---------- Records to use
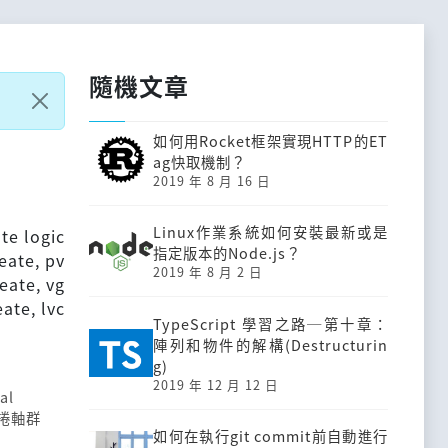
隨機文章
如何用Rocket框架實現HTTP的ET
ag快取機制？
2019 年 8 月 16 日
Linux作業系統如何安裝最新或是
te logic
指定版本的Node.js？
eate, pv
2019 年 8 月 2 日
eate, vg
ate, lvc
TypeScript 學習之路─第十章：
陣列和物件的解構(Destructurin
g)
2019 年 12 月 12 日
al
捲軸群
如何在執行git commit前自動進行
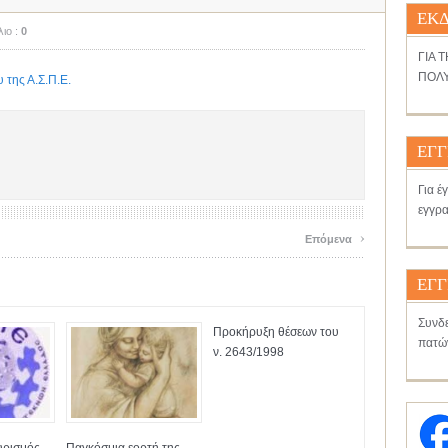
ΕΚΔ
ιο :
0
ΓΙΑ 
ΠΟΛΥ
 της Α.Σ.Π.Ε.
ΕΓΓ
Για έ
εγγρα
›
Επόμενα
ΕΓΓ
Συνδε
Προκήρυξη θέσεων του
πατώ
ν. 2643/1998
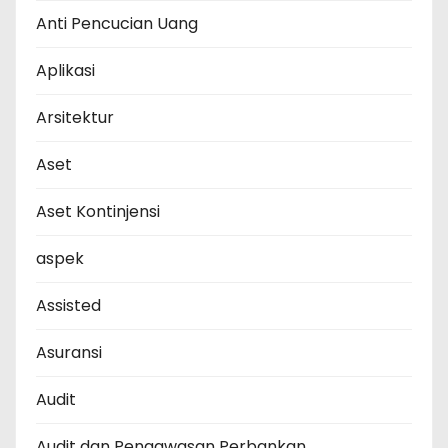
Anti Pencucian Uang
Aplikasi
Arsitektur
Aset
Aset Kontinjensi
aspek
Assisted
Asuransi
Audit
Audit dan Pengawasan Perbankan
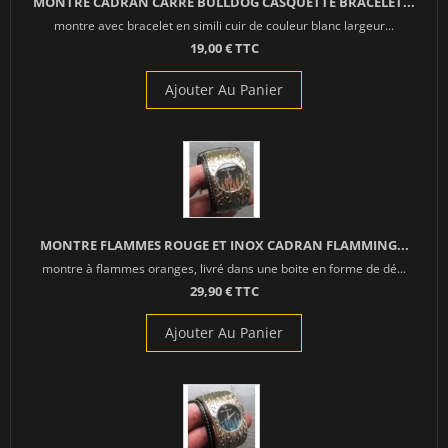
MONTRE CADRAN CARRÉ BULLDOG CASQUETTE BRACELET...
montre avec bracelet en simili cuir de couleur blanc largeur...
19,00 € TTC
Ajouter Au Panier
MONTRE FLAMMES ROUGE ET INOX CADRAN FLAMMING...
montre à flammes oranges, livré dans une boite en forme de dé...
29,90 € TTC
Ajouter Au Panier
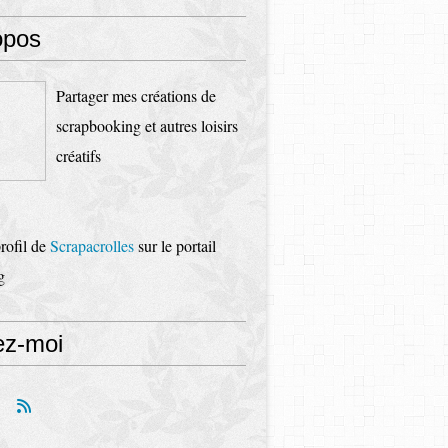
opos
Partager mes créations de
scrapbooking et autres loisirs
créatifs
profil de
Scrapacrolles
sur le portail
g
ez-moi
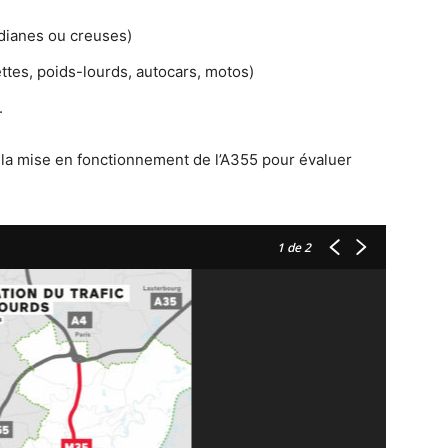
édianes ou creuses)
ettes, poids-lourds, autocars, motos)
.
 la mise en fonctionnement de l’A355 pour évaluer
1
de 2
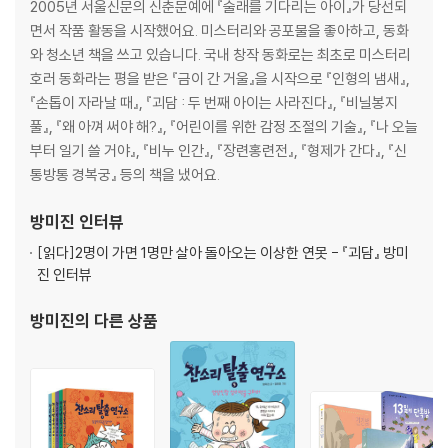
2005년 서울신문의 신춘문예에 『술래를 기다리는 아이』가 당선되
즈에서 다양하게 만날 수 있습니다. 이번에 출간된 《100원 부자》는 만장
면서 작품 활동을 시작했어요. 미스터리와 공포물을 좋아하고, 동화
이와 짠돌이 아빠가 벌이는 유쾌한 이야기 속에 돈의 의미와 철학, 지혜로
와 청소년 책을 쓰고 있습니다. 국내 창작 동화로는 최초로 미스터리
운 사용과 관리에 대한 이야기를 넣었습니다. 이 책을 읽은 아이들에게 돈
호러 동화라는 평을 받은 『금이 간 거울』을 시작으로 『인형의 냄새』,
의 가치와 경제 개념을 깨우쳐 주는 것은 물론, 돈만 아는 인색한 사람이 아
『손톱이 자라날 때』, 『괴담 : 두 번째 아이는 사라진다』, 『비닐봉지
니라 나줄 줄도 아는 행복한 부자가 되는 것이 중요함을 가르쳐 줍니다.
풀』, 『왜 아껴 써야 해?』, 『어린이를 위한 감정 조절의 기술』, 『나 오늘
부터 일기 쓸 거야』, 『비누 인간』, 『장련홍련전』, 『형제가 간다』, 『신
[도서] 내 진심은 멋져요
통방통 경복궁』 등의 책을 냈어요.
“진정성을 통해 참되고 멋지게 사는 법을 알려 주는 이야기!” 〈스콜라 꼬마
지식인〉은 어린이가 알아야 할 기본 지식을 그림과 함께 배우며 호기심을
방미진
인터뷰
채워 가는 저학년 지식 그림책 시리즈입니다. 초등학교 저학년 교과서에
[읽다]
2명이 가면 1명만 살아 돌아오는 이상한 연못 - 『괴담』 방미
나오는 주제들을 이 시리즈에서 다양하게 만날 수 있습니다. 《양치기 소
진 인터뷰
년》 우화에서 보여 주는 거짓과 진실의 교훈에서 한층 더 나아가 진심과 진
정성에 대해 이야기 하는 책입니다. 양치기 소년 ‘똘똘이’는 눈앞의 상황을
방미진
의 다른 상품
모면하기 위해 거짓말을 하고 친구를 이용하지만, 똘똘이 친구 ‘진심이’는
매사 진심을 다하고 친구의 어려움을 그냥 지나치지 않습니다. 이 둘의 대
조적인 모습을 통해 진정성이 왜 필요하고, 어떻게 해야 진정성 있는 자신
을 만들 수 있는지 배울 수 있습니다. 이렇게 진정성이 있는 사람과 없는 사
람은 본문 속 양들도 알아봅니다. 똘똘이가 돌보는 양들은 똘똘이보다 그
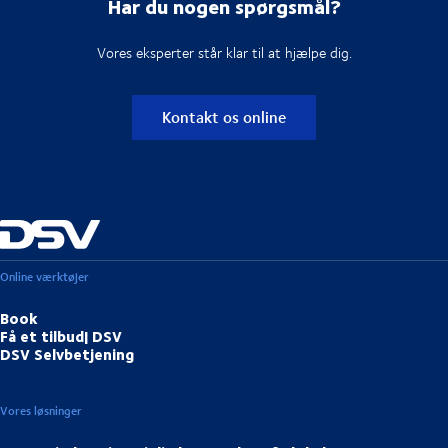
Har du nogen spørgsmål?
Vores eksperter står klar til at hjælpe dig.
Kontakt os online
Online værktøjer
Book
Få et tilbud| DSV
DSV Selvbetjening
Vores løsninger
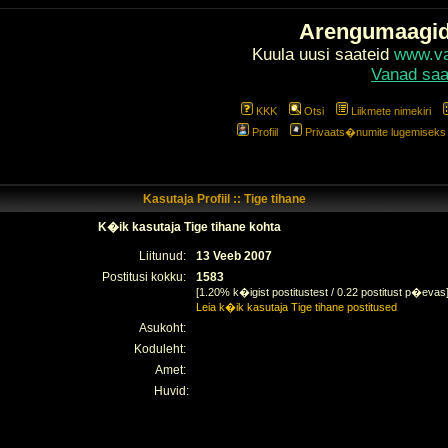
Arengumaagi
Kuula uusi saateid
www.val
Vanad saa
KKK
Otsi
Liikmete nimekiri
Profiil
Privaats�numite lugemiseks l
Kasutaja Profiil :: Tige tihane
K�ik kasutaja Tige tihane kohta
Liitunud:
13 Veeb 2007
Postitusi kokku:
1583
[1.20% k�igist postitustest / 0.22 postitust p�evas
Leia k�ik kasutaja Tige tihane postitused
Asukoht:
Koduleht:
Amet:
Huvid:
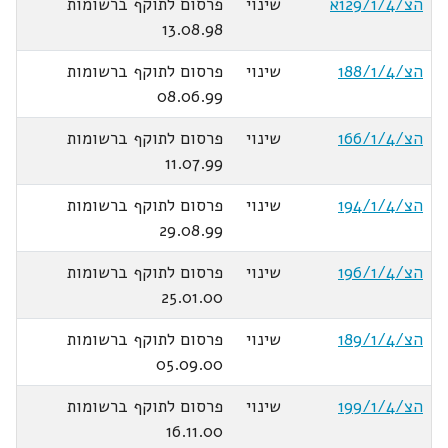
הצ/129/1/4א
שינוי
פרסום לתוקף ברשומות
13.08.98
הצ/188/1/4
שינוי
פרסום לתוקף ברשומות
08.06.99
הצ/166/1/4
שינוי
פרסום לתוקף ברשומות
11.07.99
הצ/194/1/4
שינוי
פרסום לתוקף ברשומות
29.08.99
הצ/196/1/4
שינוי
פרסום לתוקף ברשומות
25.01.00
הצ/189/1/4
שינוי
פרסום לתוקף ברשומות
05.09.00
הצ/199/1/4
שינוי
פרסום לתוקף ברשומות
16.11.00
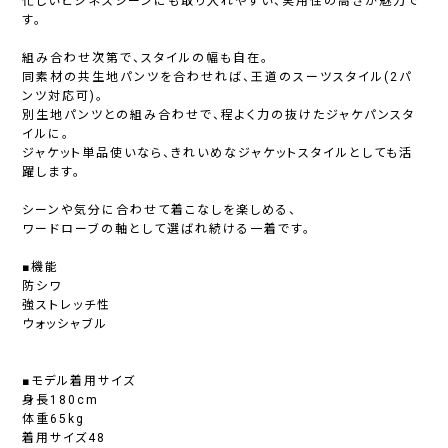
忙しいビジネスシーンにも取り入れやすい、実用性の高さが魅力で
す。
組み合わせ次第で、スタイルの幅も自在。
同素材の共生地パンツを合わせれば、王道のスーツスタイル(2パ
ンツ対応可)。
別生地パンツとの組み合わせで、程よく力の抜けたジャケパンスタ
イルに。
ジャケット単品使いなら、きれいめなジャケットスタイルとしても活
躍します。
シーンや気分に合わせて着こなしを楽しめる、
ワードローブの軸として選ばれ続ける一着です。
■機能
防シワ
強ストレッチ性
ウォッシャブル
■モデル着用サイズ
身長180cm
体重65kg
着用サイズ48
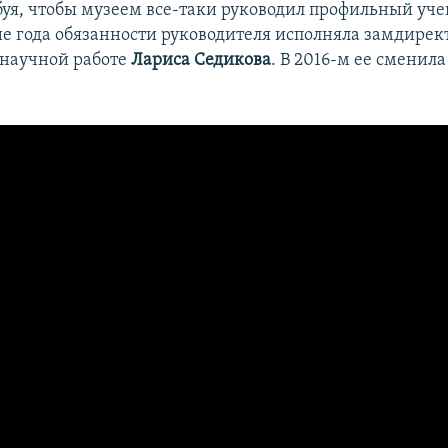
ебуя, чтобы музеем все-таки руководил профильный уч
ние года обязанности руководителя исполняла замдирек
 научной работе
Лариса Седикова
. В 2016-м ее сменил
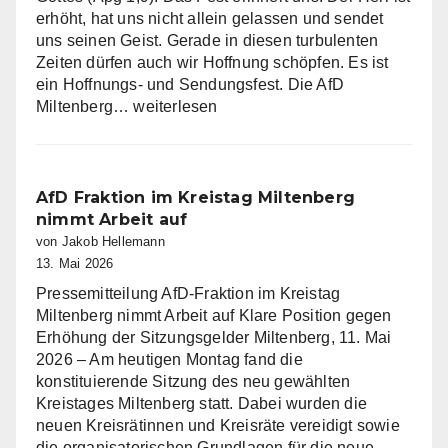
erhöht, hat uns nicht allein gelassen und sendet
uns seinen Geist. Gerade in diesen turbulenten
Zeiten dürfen auch wir Hoffnung schöpfen. Es ist
ein Hoffnungs- und Sendungsfest. Die AfD
Die
Miltenberg…
weiterlesen
AfD
Miltenberg
wünscht
eine
AfD Fraktion im Kreistag Miltenberg
gesegnete
nimmt Arbeit auf
Christi
von Jakob Hellemann
Himmelfahrt
13. Mai 2026
Pressemitteilung AfD-Fraktion im Kreistag
Miltenberg nimmt Arbeit auf Klare Position gegen
Erhöhung der Sitzungsgelder Miltenberg, 11. Mai
2026 – Am heutigen Montag fand die
konstituierende Sitzung des neu gewählten
Kreistages Miltenberg statt. Dabei wurden die
neuen Kreisrätinnen und Kreisräte vereidigt sowie
die organisatorischen Grundlagen für die neue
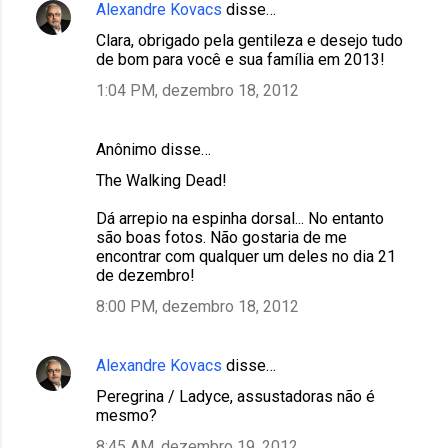
Alexandre Kovacs
disse…
Clara, obrigado pela gentileza e desejo tudo
de bom para você e sua família em 2013!
1:04 PM, dezembro 18, 2012
Anônimo disse…
The Walking Dead!
Dá arrepio na espinha dorsal... No entanto
são boas fotos. Não gostaria de me
encontrar com qualquer um deles no dia 21
de dezembro!
8:00 PM, dezembro 18, 2012
Alexandre Kovacs
disse…
Peregrina / Ladyce, assustadoras não é
mesmo?
8:45 AM, dezembro 19, 2012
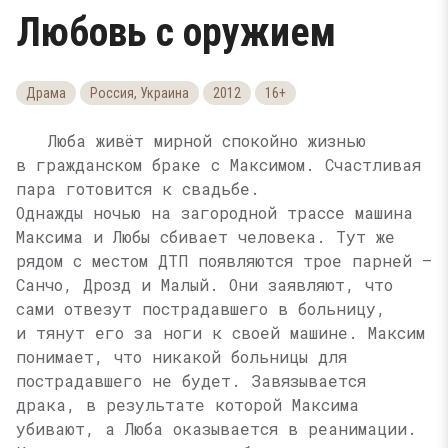
Любовь с оружием
Драма
Россия, Украина
2012
16+
Люба живёт мирной спокойно жизнью
в гражданском браке с Максимом. Счастливая
пара готовится к свадьбе.
Однажды ночью на загородной трассе машина
Максима и Любы сбивает человека. Тут же
рядом с местом ДТП появляются трое парней —
Санчо, Дрозд и Малый. Они заявляют, что
сами отвезут пострадавшего в больницу,
и тянут его за ноги к своей машине. Максим
понимает, что никакой больницы для
пострадавшего не будет. Завязывается
драка, в результате которой Максима
убивают, а Люба оказывается в реанимации.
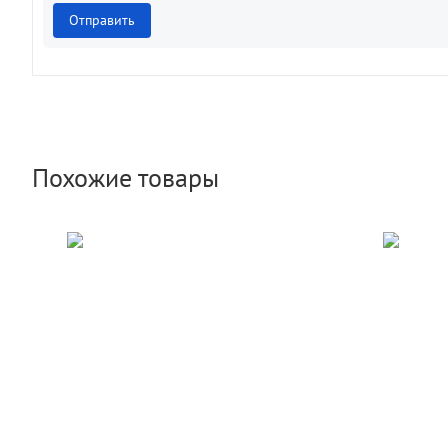
Отправить
Похожие товары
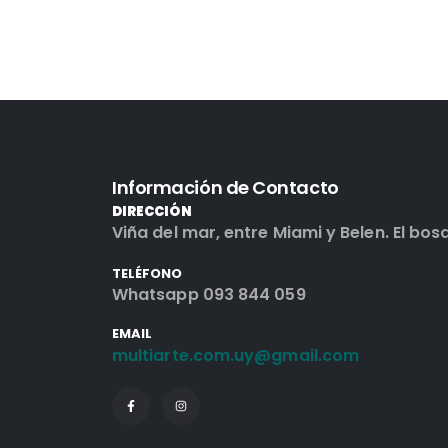
Información de Contacto
DIRECCIÓN
Viña del mar, entre Miami y Belen. El bos
TELÉFONO
Whatsapp 093 844 059
EMAIL
multiarte.com.uy@gmail.com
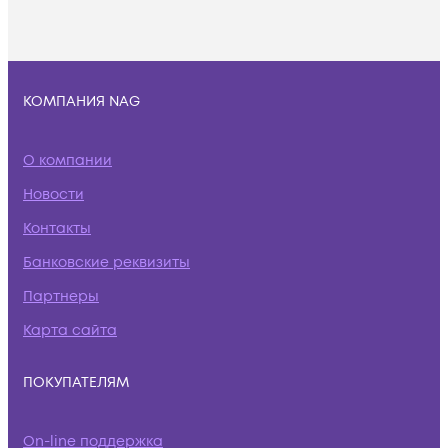
КОМПАНИЯ NAG
О компании
Новости
Контакты
Банковские реквизиты
Партнеры
Карта сайта
ПОКУПАТЕЛЯМ
On-line поддержка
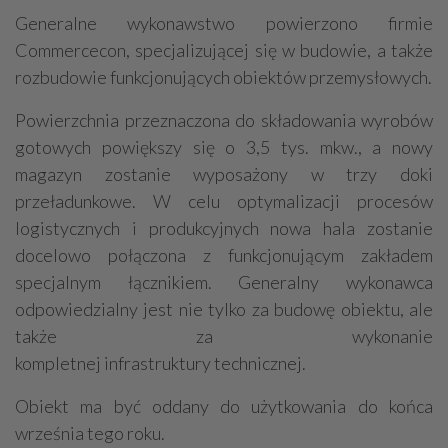
Generalne wykonawstwo powierzono firmie
Commercecon, specjalizującej się w budowie, a także
rozbudowie funkcjonujących obiektów przemysłowych.
Powierzchnia przeznaczona do składowania wyrobów
gotowych powiększy się o 3,5 tys. mkw., a nowy
magazyn zostanie wyposażony w trzy doki
przeładunkowe. W celu optymalizacji procesów
logistycznych i produkcyjnych nowa hala zostanie
docelowo połączona z funkcjonującym zakładem
specjalnym łącznikiem. Generalny wykonawca
odpowiedzialny jest nie tylko za budowę obiektu, ale
także za wykonanie
kompletnej infrastruktury technicznej.
Obiekt ma być oddany do użytkowania do końca
września tego roku.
--------------------
* **Exercise description**
Please return only the lines above, starting at the line that has "magazyn zostanie wyposażony w trzy doki" and ending at the line that has "odpowiedzialny jest nie", keeping both and leaving each one unchanged.

* **Written reply**
magazyn zostanie wyposażony w trzy doki
przeładunkowe. W celu optymalizacji procesów
logistycznych i produkcyjnych nowa hala zostanie
docelowo połączona z funkcjonującym zakładem
specjalnym łącznikiem. Generalny wykonawca
odpowiedzialny jest nie tylko za budowę obiektu, ale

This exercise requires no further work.